• [What the task requires] In the entries below, find the line with "refers to the Website." and the line with "Company, to perform services related to". Return those two lines and all lines between them, exactly.

[Excerpts from a dataset]
..........

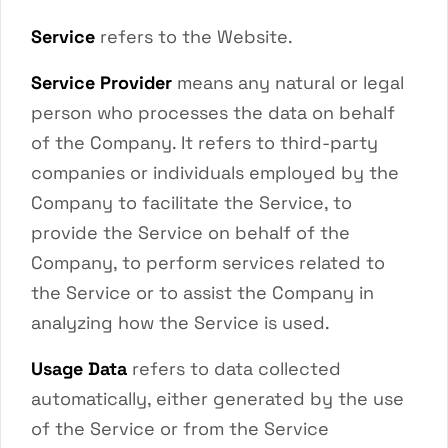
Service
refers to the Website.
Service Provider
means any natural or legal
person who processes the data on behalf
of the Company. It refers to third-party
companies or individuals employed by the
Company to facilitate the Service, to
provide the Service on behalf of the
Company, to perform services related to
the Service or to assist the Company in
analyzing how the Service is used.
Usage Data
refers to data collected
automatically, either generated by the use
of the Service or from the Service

..........

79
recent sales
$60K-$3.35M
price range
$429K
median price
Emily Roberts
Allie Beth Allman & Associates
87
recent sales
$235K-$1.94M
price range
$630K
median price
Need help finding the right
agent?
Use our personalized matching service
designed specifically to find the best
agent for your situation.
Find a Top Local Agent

..........

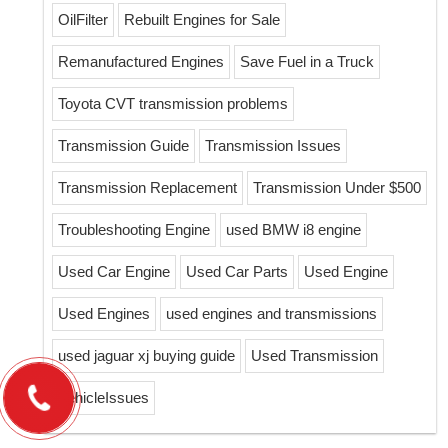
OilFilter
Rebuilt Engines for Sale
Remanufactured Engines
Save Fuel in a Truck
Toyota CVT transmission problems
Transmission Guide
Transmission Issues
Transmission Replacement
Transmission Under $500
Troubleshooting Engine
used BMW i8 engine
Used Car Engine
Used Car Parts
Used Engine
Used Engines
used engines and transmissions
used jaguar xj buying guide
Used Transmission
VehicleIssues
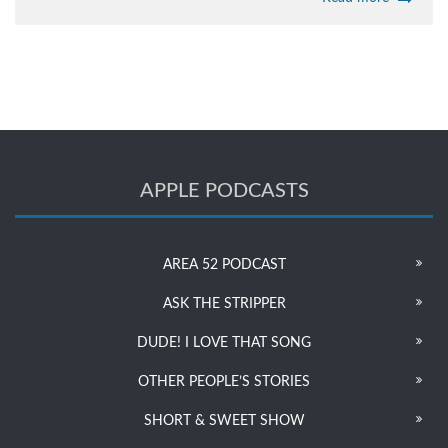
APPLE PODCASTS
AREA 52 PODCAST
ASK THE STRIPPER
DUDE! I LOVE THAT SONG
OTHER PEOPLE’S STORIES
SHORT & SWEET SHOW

..........

• [Response]
refers to the Website.
Service Provider
means any natural or legal
person who processes the data on behalf
of the Company. It refers to third-party
companies or individuals employed by the
Company to facilitate the Service, to
provide the Service on behalf of the
Company, to perform services related to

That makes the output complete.